* _Description of the task_
Could you repeat all of the entries word for word, minus any pictures?

* _Input data_
****************

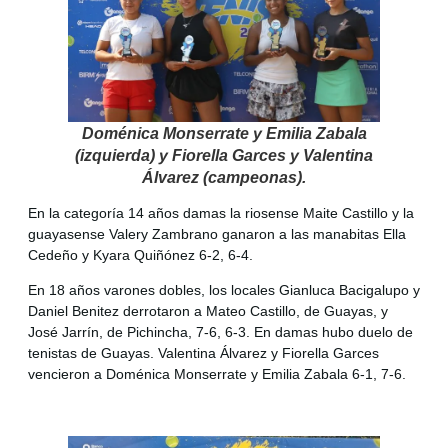
Doménica Monserrate y Emilia Zabala
(izquierda) y Fiorella Garces y Valentina
Álvarez (campeonas).
En la categoría 14 años damas la riosense Maite Castillo y la
guayasense Valery Zambrano ganaron a las manabitas Ella
Cedeño y Kyara Quiñónez 6-2, 6-4.
En 18 años varones dobles, los locales Gianluca Bacigalupo y
Daniel Benitez derrotaron a Mateo Castillo, de Guayas, y
José Jarrín, de Pichincha, 7-6, 6-3. En damas hubo duelo de
tenistas de Guayas. Valentina Álvarez y Fiorella Garces
vencieron a Doménica Monserrate y Emilia Zabala 6-1, 7-6.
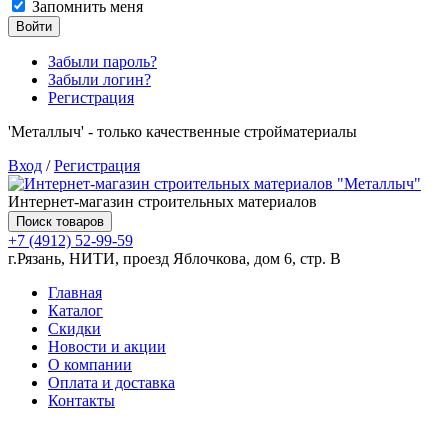
Запомнить меня
Войти
Забыли пароль?
Забыли логин?
Регистрация
'Металлыч' - только качественные стройматериалы
Вход
/
Регистрация
Интернет-магазин строительных материалов
Поиск товаров
+7 (4912) 52-99-59
г.Рязань, НИТИ, проезд Яблочкова, дом 6, стр. В
Главная
Каталог
Скидки
Новости и акции
О компании
Оплата и доставка
Контакты
Товаров (
0
) на сумму
0.00 руб.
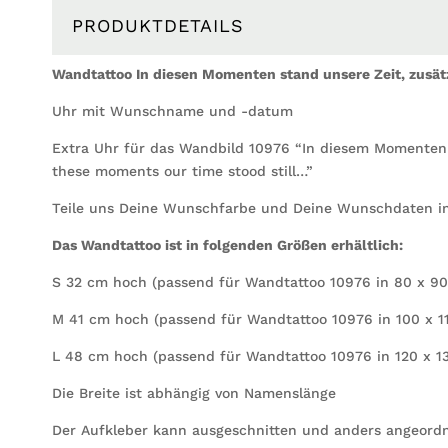
PRODUKTDETAILS
Wandtattoo In diesen Momenten stand unsere Zeit, zusät
Uhr mit Wunschname und -datum
Extra Uhr für das Wandbild 10976 “In diesem Momenten s
these moments our time stood still…”
Teile uns Deine Wunschfarbe und Deine Wunschdaten in 
Das Wandtattoo ist in folgenden Größen erhältlich:
S 32 cm hoch (passend für Wandtattoo 10976 in 80 x 9
M 41 cm hoch (passend für Wandtattoo 10976 in 100 x 1
L 48 cm hoch (passend für Wandtattoo 10976 in 120 x 1
Die Breite ist abhängig von Namenslänge
Der Aufkleber kann ausgeschnitten und anders angeord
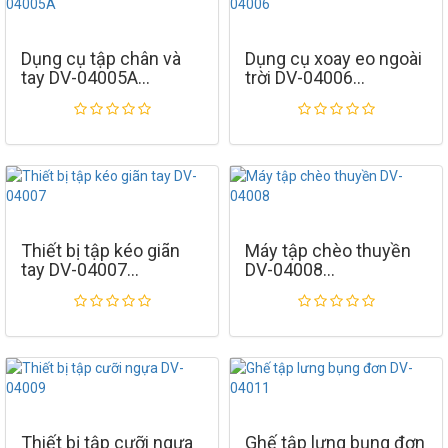
Dụng cụ tập chân và
Dụng cụ xoay eo ngoài
tay DV-04005A
trời DV-04006
Thiết bị tập kéo giãn
Máy tập chèo thuyền
tay DV-04007
DV-04008
Thiết bị tập cưỡi ngựa
Ghế tập lưng bụng đơn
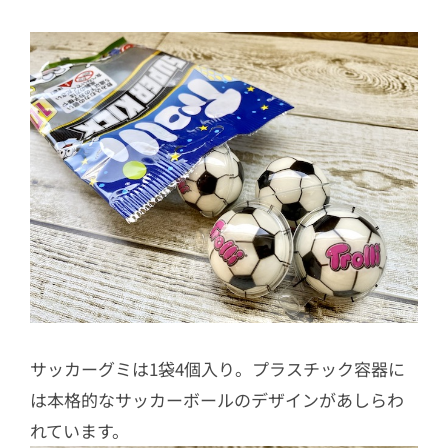
サッカーグミは1袋4個入り。
プラスチック容器に
は本格的なサッカーボールのデザインがあしらわ
れています。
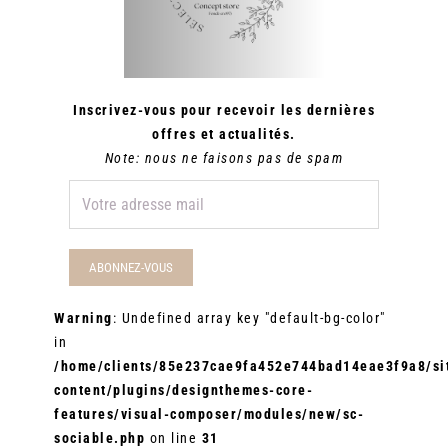
Inscrivez-vous pour recevoir les dernières
offres et actualités.
Note: nous ne faisons pas de spam
Warning
: Undefined array key "default-bg-color"
in
/home/clients/85e237cae9fa452e744bad14eae3f9a8/sit
content/plugins/designthemes-core-
features/visual-composer/modules/new/sc-
sociable.php
on line
31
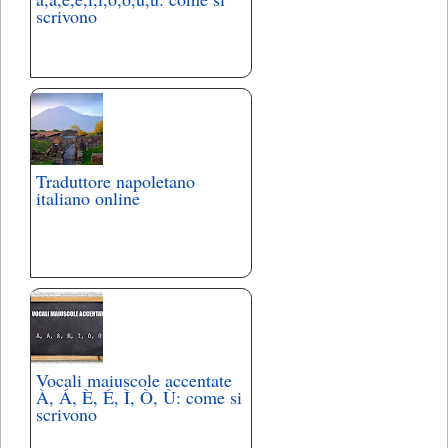
scrivono
Traduttore napoletano
italiano online
Vocali maiuscole accentate
À, Á, È, É, Ì, Ò, Ù: come si
scrivono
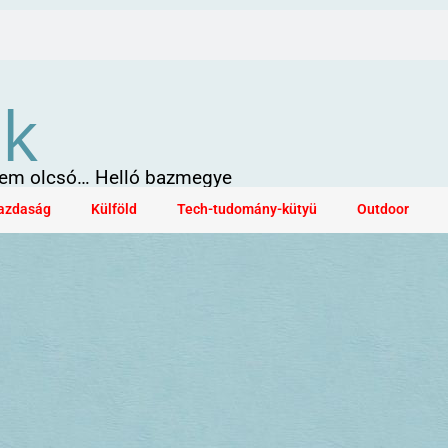
ök
 sem olcsó… Helló bazmegye
azdaság
Külföld
Tech-tudomány-kütyü
Outdoor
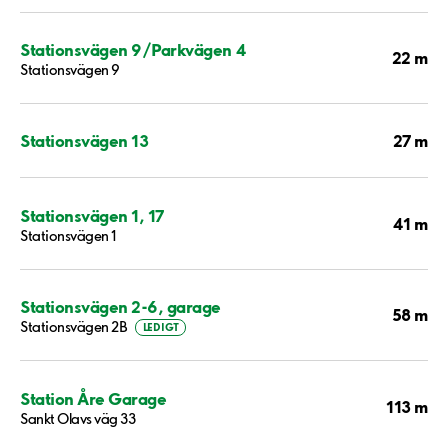
Stationsvägen 9/Parkvägen 4
22 m
Stationsvägen 9
27 m
Stationsvägen 13
Stationsvägen 1, 17
41 m
Stationsvägen 1
Stationsvägen 2-6, garage
58 m
Stationsvägen 2B
LEDIGT
Station Åre Garage
113 m
Sankt Olavs väg 33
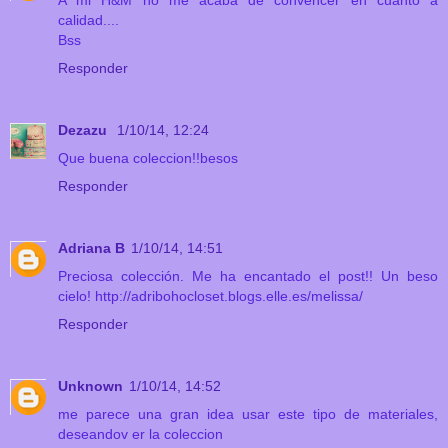
A mi H&M no me acaba de convencer en cuanto a
calidad....
Bss
Responder
Dezazu
1/10/14, 12:24
Que buena coleccion!!besos
Responder
Adriana B
1/10/14, 14:51
Preciosa colección. Me ha encantado el post!! Un beso
cielo! http://adribohocloset.blogs.elle.es/melissa/
Responder
Unknown
1/10/14, 14:52
me parece una gran idea usar este tipo de materiales,
deseandov er la coleccion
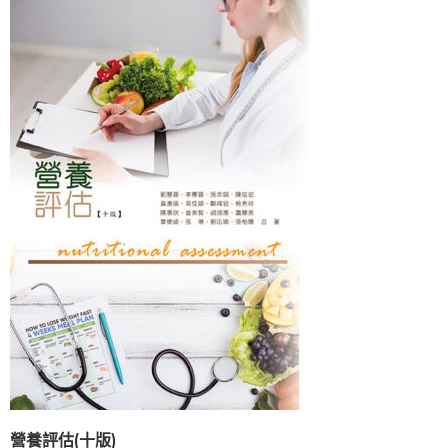
營養評估(十版)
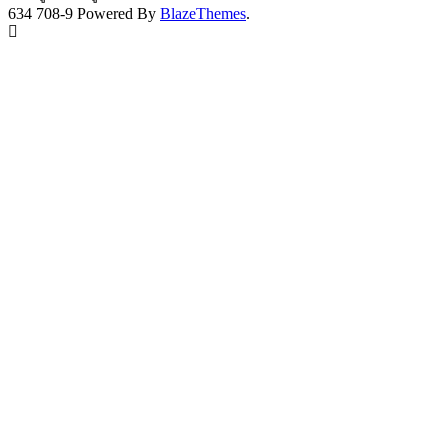
634 708-9 Powered By
BlazeThemes
.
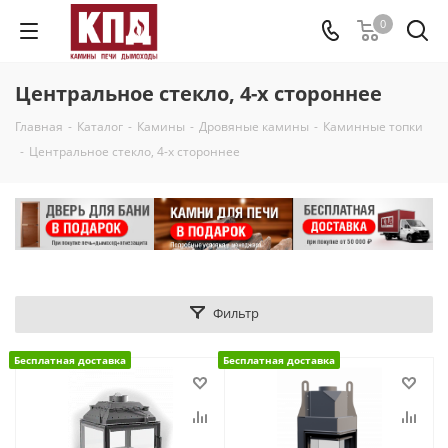
0
Центральное стекло, 4-х стороннее
Главная
-
Каталог
-
Камины
-
Дровяные камины
-
Каминные топки
-
Центральное стекло, 4-х стороннее
Фильтр
Бесплатная доставка
Бесплатная доставка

****************

* _Written answer_
Doménica Monserrate y Emilia Zabala
(izquierda) y Fiorella Garces y Valentina
Álvarez (campeonas).
En la categoría 14 años damas la riosense Maite Castillo y la
guayasense Valery Zambrano ganaron a las manabitas Ella
Cedeño y Kyara Quiñónez 6-2, 6-4.
En 18 años varones dobles, los locales Gianluca Bacigalupo y
Daniel Benitez derrotaron a Mateo Castillo, de Guayas, y
José Jarrín, de Pichincha, 7-6, 6-3. En damas hubo duelo de
tenistas de Guayas. Valentina Álvarez y Fiorella Garces
vencieron a Doménica Monserrate y Emilia Zabala 6-1, 7-6.
Запомнить меня
Войти
Забыли пароль?
Забыли логин?
Регистрация
'Металлыч' - только качественные стройматериалы
Вход
/
Регистрация
Интернет-магазин строительных материалов
Поиск товаров
+7 (4912) 52-99-59
г.Рязань, НИТИ, проезд Яблочкова, дом 6, стр. В
Главная
Каталог
Скидки
Новости и акции
О компании
Оплата и доставка
Контакты
Товаров (
0
) на сумму
0.00 руб.
PRODUKTDETAILS
Wandtattoo In diesen Momenten stand unsere Zeit, zusät
Uhr mit Wunschname und -datum
Extra Uhr für das Wandbild 10976 “In diesem Momenten s
these moments our time stood still…”
Teile uns Deine Wunschfarbe und Deine Wunschdaten in 
Das Wandtattoo ist in folgenden Größen erhältlich:
S 32 cm hoch (passend für Wandtattoo 10976 in 80 x 9
M 41 cm hoch (passend für Wandtattoo 10976 in 100 x 1
L 48 cm hoch (passend für Wandtattoo 10976 in 120 x 1
Die Breite ist abhängig von Namenslänge
Der Aufkleber kann ausgeschnitten und anders angeord
Dụng cụ tập chân và
Dụng cụ xoay eo ngoài
tay DV-04005A
trời DV-04006
Thiết bị tập kéo giãn
Máy tập chèo thuyền
tay DV-04007
DV-04008
Thiết bị tập cưỡi ngựa
Ghế tập lưng bụng đơn
サッカーグミは1袋4個入り。
プラスチック容器に
は本格的なサッカーボールのデザインがあしらわ
れています。
Inscrivez-vous pour recevoir les dernières
offres et actualités.
Note: nous ne faisons pas de spam
Warning
: Undefined array key "default-bg-color"
in
/home/clients/85e237cae9fa452e744bad14eae3f9a8/sit
content/plugins/designthemes-core-
features/visual-composer/modules/new/sc-
sociable.php
on line
31
scrivono
Traduttore napoletano
italiano online
Vocali maiuscole accentate
À, Á, È, É, Ì, Ò, Ù: come si
scrivono
ök
 sem olcsó… Helló bazmegye
azdaság
Külföld
Tech-tudomány-kütyü
Outdoor
Stationsvägen 9/Parkvägen 4
22 m
Stationsvägen 9
27 m
Stationsvägen 13
Stationsvägen 1, 17
41 m
Stationsvägen 1
Stationsvägen 2-6, garage
58 m
Stationsvägen 2B
LEDIGT
Station Åre Garage
113 m
Sankt Olavs väg 33
A mi H&M no me acaba de convencer en cuanto a
calidad....
Bss
Responder
Dezazu
1/10/14, 12:24
Que buena coleccion!!besos
Responder
Adriana B
1/10/14, 14:51
Preciosa colección. Me ha encantado el post!! Un beso
cielo! http://adribohocloset.blogs.elle.es/melissa/
Responder
Unknown
1/10/14, 14:52
me parece una gran idea usar este tipo de materiales,
deseandov er la coleccion
營養評估(十版)
634 708-9 Powered By
BlazeThemes
.
0
Центральное стекло, 4-х стороннее
Главная
-
Каталог
-
Камины
-
Дровяные камины
-
Каминные топки
-
Центральное стекло, 4-х стороннее
Фильтр
Бесплатная доставка
Бесплатная доставка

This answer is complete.